In the entries that follow, how many lines hold "können"? Nothing but the number is expected.

Page images and extracted text
● ● ●
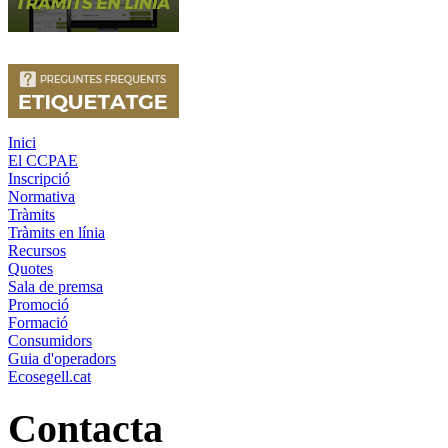
Inici
El CCPAE
Inscripció
Normativa
Tràmits
Tràmits en línia
Recursos
Quotes
Sala de premsa
Promoció
Formació
Consumidors
Guia d'operadors
Ecosegell.cat
Contacta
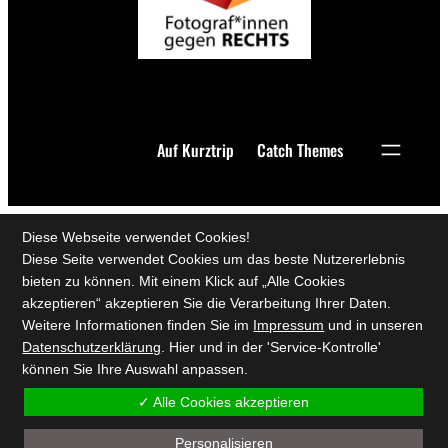
Copyright © 2025
Auf Kurztrip
by
Catch Themes
Diese Webseite verwendet Cookies!
Diese Seite verwendet Cookies um das beste Nutzererlebnis
bieten zu können. Mit einem Klick auf „Alle Cookies
akzeptieren“ akzeptieren Sie die Verarbeitung Ihrer Daten.
Weitere Informationen finden Sie im
Impressum
und in unseren
Datenschutzerklärung
. Hier und in der 'Service-Kontrolle'
können Sie Ihre Auswahl anpassen.
✓ Alle Cookies akzeptieren
Personalisieren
● ● ●
* _Response area_: 2